Each student participated and was given practical and effective feedback about their strengths and weaknesses in the process.  The feedback was applicable and easy to understand.  No one was left out or neglected. Each student was treated with the highest respect, and responded positively to the facilitator, curriculum and presentation. I noticed all the students were engaged, interested, and eager to hear and learn from Mr. Youngblood.

Thank you for allowing and making this amazing opportunity happen here at AHCC.

practice

An instructor candidate takes his turn practicing leading the class.

classroom

Productive small-group work punctuates presentations during the instructor training.

Turtle 4176’s Release

Co-Authored by Western Pond Turtle Technicians Taylour Eldridge and William Anglemyer

On Monday October 3rd, turtle 4176 was released from the Turtle Rehabilitation program at Cedar Creek Corrections Center . She had been there for quite some time—about 4 months, with a month long intermission at PAWS wildlife rehabilitation center in Lynnwood, WA—then back for another 4 months.  She had suffered from seizure-like episodes and for awhile it looked like she wouldn’t be deemed releasable back into the wild.  We had been worried, as people who have spent time in solitary confinement ourselves, that months in captivity would have a detrimental effect on her.  So it was a great relief to finally load her into a container and board a van destined to deliver her to the Lakewood Western Pond Turtle Refuge.

Turtle Technicians, Mr. Anglemyer and Mr. Eldridge, getting ready to release turtle 4176. Photo by Sadie Gilliom.

When we arrived, we were met by Washington State Fish and Wildlife Biologist, Emily Butler.  In addition to facilitating the turtle release, Ms. Butler showed us how the radio telemetry transmitters are attached to the turtles.
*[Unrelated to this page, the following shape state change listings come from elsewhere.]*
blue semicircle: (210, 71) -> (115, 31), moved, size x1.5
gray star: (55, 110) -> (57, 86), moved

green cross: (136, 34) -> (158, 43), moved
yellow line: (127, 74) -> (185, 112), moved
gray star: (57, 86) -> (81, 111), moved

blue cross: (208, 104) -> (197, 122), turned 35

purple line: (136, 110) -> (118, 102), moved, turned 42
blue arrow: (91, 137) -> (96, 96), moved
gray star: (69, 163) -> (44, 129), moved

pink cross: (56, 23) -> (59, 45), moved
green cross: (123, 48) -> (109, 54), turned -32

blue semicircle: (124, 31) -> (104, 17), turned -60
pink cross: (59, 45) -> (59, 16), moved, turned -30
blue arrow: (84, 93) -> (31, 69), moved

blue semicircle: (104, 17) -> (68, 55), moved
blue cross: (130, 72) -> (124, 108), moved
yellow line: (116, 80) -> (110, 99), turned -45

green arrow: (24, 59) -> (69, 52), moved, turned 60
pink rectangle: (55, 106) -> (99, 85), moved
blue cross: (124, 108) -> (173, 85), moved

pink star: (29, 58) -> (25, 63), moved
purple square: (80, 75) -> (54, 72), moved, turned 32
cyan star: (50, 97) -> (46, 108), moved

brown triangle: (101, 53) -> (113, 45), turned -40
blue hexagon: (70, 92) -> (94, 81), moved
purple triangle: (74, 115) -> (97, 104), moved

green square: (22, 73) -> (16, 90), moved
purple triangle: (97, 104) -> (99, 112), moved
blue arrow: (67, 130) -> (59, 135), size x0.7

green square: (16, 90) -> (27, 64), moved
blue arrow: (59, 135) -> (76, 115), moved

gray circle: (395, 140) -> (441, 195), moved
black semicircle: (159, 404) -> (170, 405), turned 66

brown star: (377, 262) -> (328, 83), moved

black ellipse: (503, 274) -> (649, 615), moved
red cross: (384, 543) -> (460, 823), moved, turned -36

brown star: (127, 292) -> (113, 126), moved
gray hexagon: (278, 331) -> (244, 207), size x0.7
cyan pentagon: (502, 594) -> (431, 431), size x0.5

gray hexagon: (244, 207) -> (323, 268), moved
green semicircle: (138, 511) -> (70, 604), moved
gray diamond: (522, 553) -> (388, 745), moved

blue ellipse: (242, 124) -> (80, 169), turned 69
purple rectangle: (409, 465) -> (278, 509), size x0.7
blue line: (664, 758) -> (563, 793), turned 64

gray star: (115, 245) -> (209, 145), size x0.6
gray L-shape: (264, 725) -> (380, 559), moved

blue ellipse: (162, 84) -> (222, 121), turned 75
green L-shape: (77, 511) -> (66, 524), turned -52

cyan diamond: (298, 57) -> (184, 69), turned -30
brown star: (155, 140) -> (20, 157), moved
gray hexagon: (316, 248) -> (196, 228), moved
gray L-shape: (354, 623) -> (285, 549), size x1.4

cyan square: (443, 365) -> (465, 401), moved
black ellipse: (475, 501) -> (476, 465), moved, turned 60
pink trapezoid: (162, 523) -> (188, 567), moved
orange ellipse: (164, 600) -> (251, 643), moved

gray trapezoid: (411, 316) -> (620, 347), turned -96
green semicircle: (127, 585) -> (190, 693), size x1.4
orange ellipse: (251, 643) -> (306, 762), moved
We were then given a training on how to use the radio receivers and Ms. Butler took us to the area where the turtles lay their nests.  She had hidden two mock (plastic) turtles with transmitters attached to the shells.  We took turns using the radio receiver and the attached antenna to find the plastic turtles. We both found it quite difficult; it’s not even close to easy to use the radio telemetry equipment.  But we were eventually successful in locating them–truthfully, we received some visual hints. We have a new-found respect for anyone who has to attempt to find turtle nests in this manner.

Technician, Mr. Eldridge, learning to use the radio telemetry equipment. Photo by Sadie Gilliom.

Apart from the experience making us much more aware of the very difficult work of finding nests, it was a great learning experience which gave us a new found appreciation for the hands-on work that goes on in the field—a part of the program we’d never been privy to before. We learned of the plethora of other activities that the biologists do every day to help with the recovery of this amazing species.

We both feel good about being part of the SPP Western Pond Turtle Rehabilitation Program and we cannot think of a more worthwhile job—especially as people in an incarceration setting. We’re looking forward to helping the next batch of turtles get through their healing process and seeing them released back into the wild.  We hope the day will come soon when there are no more turtles that need help healing.  Hopefully, the future will bring multitudes of healthy turtles living in their natural habitat.